YOUR INSTRUCTIONS.
Lines that include "Facebook" make up the answer; copy all of them from the data below.

(TASK DATA begins)

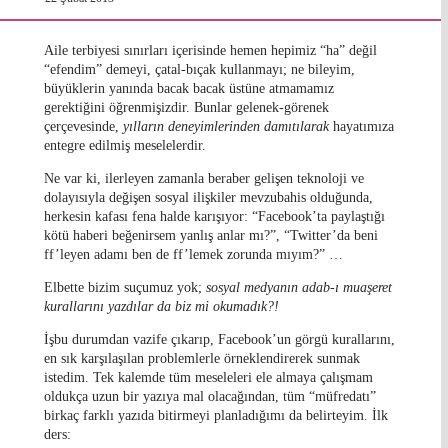
Aile terbiyesi sınırları içerisinde hemen hepimiz “ha” değil
“efendim” demeyi, çatal-bıçak kullanmayı; ne bileyim,
büyüklerin yanında bacak bacak üstüne atmamamız
gerektiğini öğrenmişizdir. Bunlar gelenek-görenek
çerçevesinde,
yılların deneyimlerinden damıtılarak
hayatımıza
entegre edilmiş meselelerdir.
Ne var ki, ilerleyen zamanla beraber gelişen teknoloji ve
dolayısıyla değişen sosyal ilişkiler mevzubahis olduğunda,
herkesin kafası fena halde karışıyor: “Facebook’ta paylaştığı
kötü haberi beğenirsem yanlış anlar mı?”, “Twitter’da beni
ff’leyen adamı ben de ff’lemek zorunda mıyım?” …
Elbette bizim suçumuz yok;
sosyal medyanın adab-ı muaşeret
kurallarını yazdılar da biz mi okumadık?!
İşbu durumdan vazife çıkarıp, Facebook’un görgü kurallarını,
en sık karşılaşılan problemlerle örneklendirerek sunmak
istedim. Tek kalemde tüm meseleleri ele almaya çalışmam
oldukça uzun bir yazıya mal olacağından, tüm “müfredatı”
birkaç farklı yazıda bitirmeyi planladığımı da belirteyim. İlk
ders:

(TASK DATA ends)

RESULT OF THE TASK.
herkesin kafası fena halde karışıyor: “Facebook’ta paylaştığı
İşbu durumdan vazife çıkarıp, Facebook’un görgü kurallarını,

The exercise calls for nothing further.